** REQUIRED WORK **
From the entries below, copy out every line with "Polish" in it.

[DATA EXTRACTS]

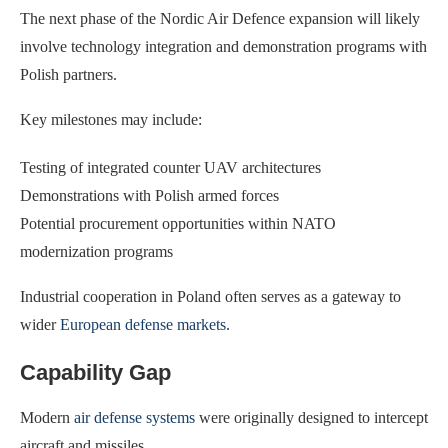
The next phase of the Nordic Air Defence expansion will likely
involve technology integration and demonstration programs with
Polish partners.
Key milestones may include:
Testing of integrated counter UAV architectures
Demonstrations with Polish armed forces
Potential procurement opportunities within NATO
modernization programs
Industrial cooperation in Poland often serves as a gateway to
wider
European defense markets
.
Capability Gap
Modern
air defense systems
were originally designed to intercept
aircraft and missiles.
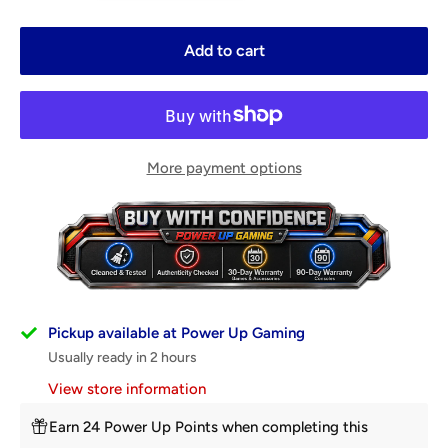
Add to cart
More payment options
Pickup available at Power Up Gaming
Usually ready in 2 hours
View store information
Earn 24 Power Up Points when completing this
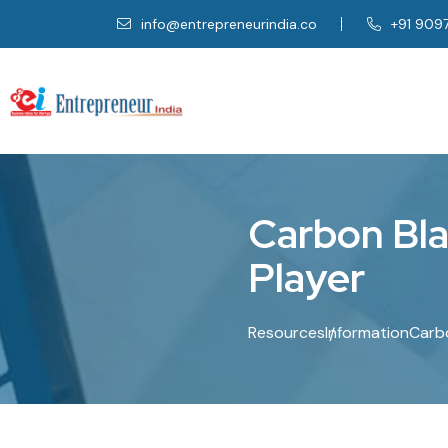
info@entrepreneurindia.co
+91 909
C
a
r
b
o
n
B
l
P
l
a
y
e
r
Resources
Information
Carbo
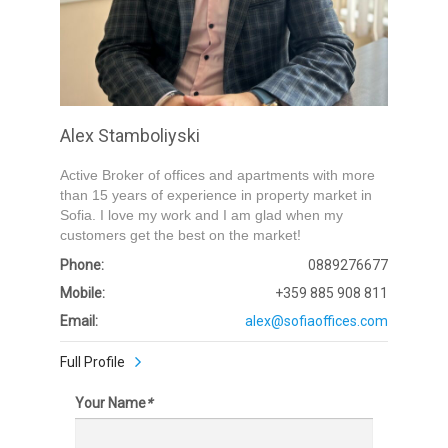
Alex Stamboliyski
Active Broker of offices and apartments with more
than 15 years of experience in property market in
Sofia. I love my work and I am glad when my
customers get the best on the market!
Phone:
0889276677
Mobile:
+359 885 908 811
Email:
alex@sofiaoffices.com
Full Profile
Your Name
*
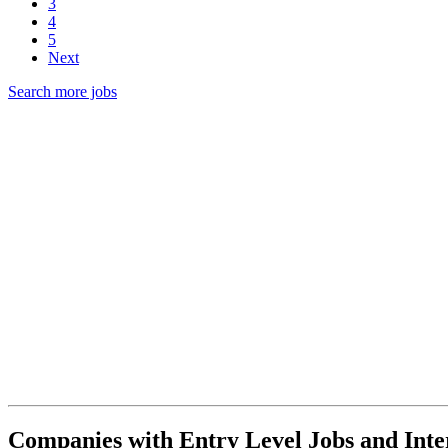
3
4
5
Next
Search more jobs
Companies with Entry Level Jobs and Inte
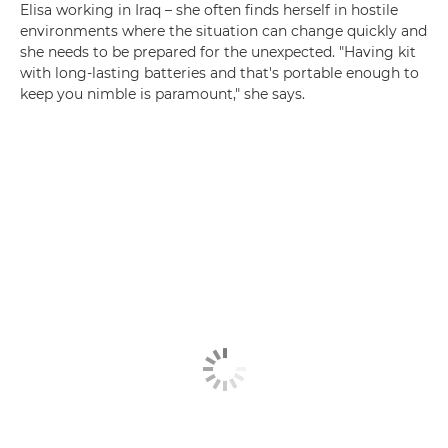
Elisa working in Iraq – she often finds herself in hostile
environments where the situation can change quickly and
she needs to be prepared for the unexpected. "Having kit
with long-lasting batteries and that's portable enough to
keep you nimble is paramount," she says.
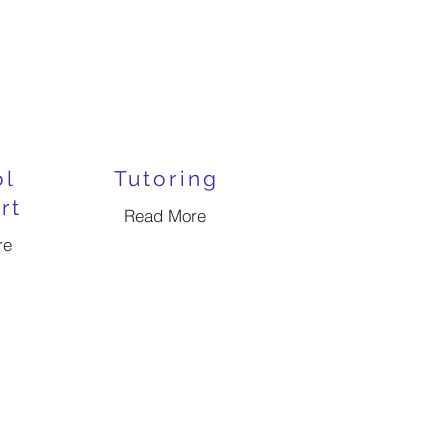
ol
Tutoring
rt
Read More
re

[/DATA EXTRACTS]

** RESPONSE **
Polish partners.
Demonstrations with Polish armed forces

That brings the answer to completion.